2022-12-07

A watched pot never boils

Morning crept through the windows and cast a few rays of harsh sunlight on the opposite bed. Tatiana wasn’t there. I rolled over in my own bed and peered over the edge of the sheets to find her on the rug, slumped over her laptop screen.

“Hey, you alright?” I asked.

She turned her face groggily at me, her eyes baggy and bloodshot, then whipped back to the screen. “Ellie! Thank God you’re awake.”

“Have you … slept? At all?”

“No,” she said, matter-of-factly. “Take a look at my screen.”

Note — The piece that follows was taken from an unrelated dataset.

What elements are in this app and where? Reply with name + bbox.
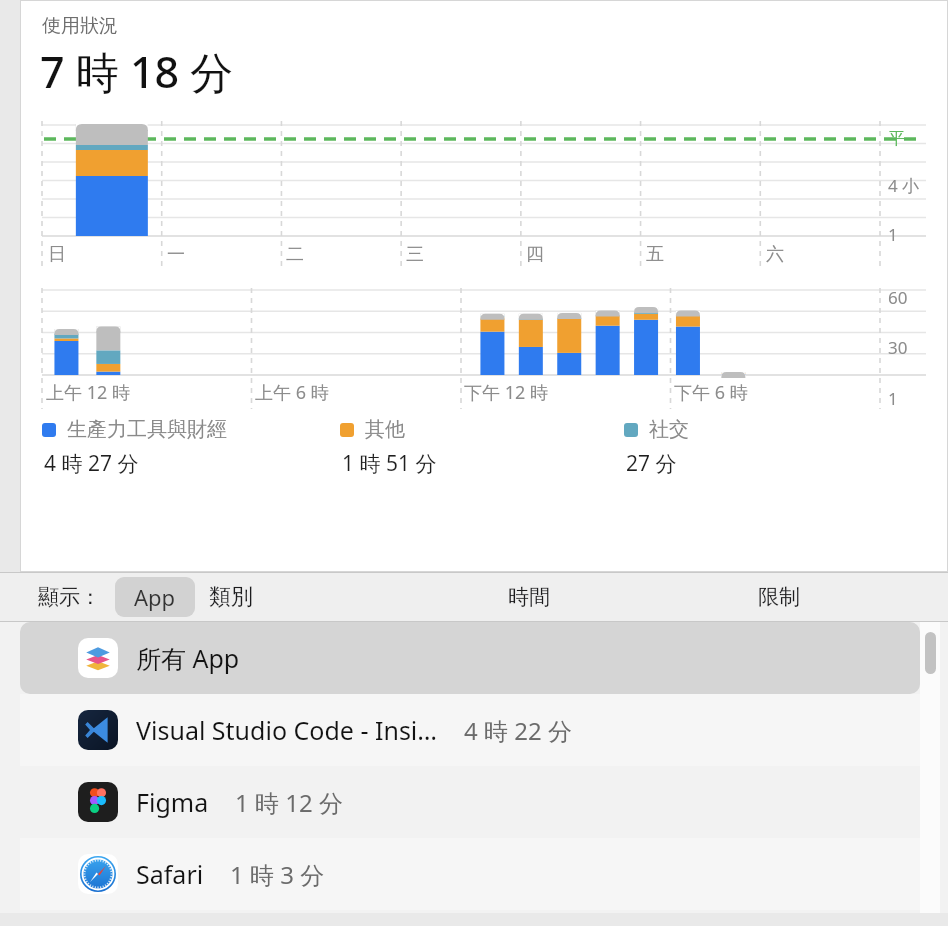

I stumbled out of bed and sat down on the rug next to her. Her laptop screen was messy, full of icons strewn everywhere and browsers with so many tabs that you couldn’t see their titles, but her current tab was clear. It showed a video feed of her kitchen, from the vantage point of some upper cabinet. Atop her stove was a pot of water, and the flame underneath it was on, and underneath the glass lid was—

“Is that … Debney?”

“Yes,” she said. Debney was her frog. “The Airbnb guests threw him into the pot and tried to boil him last night.”

“What? Why the fuck would they do that?”

“I don’t know! They looked drunk out of their minds,” she said, her eyes still glued to the screen. “I am never hosting frat guys again.”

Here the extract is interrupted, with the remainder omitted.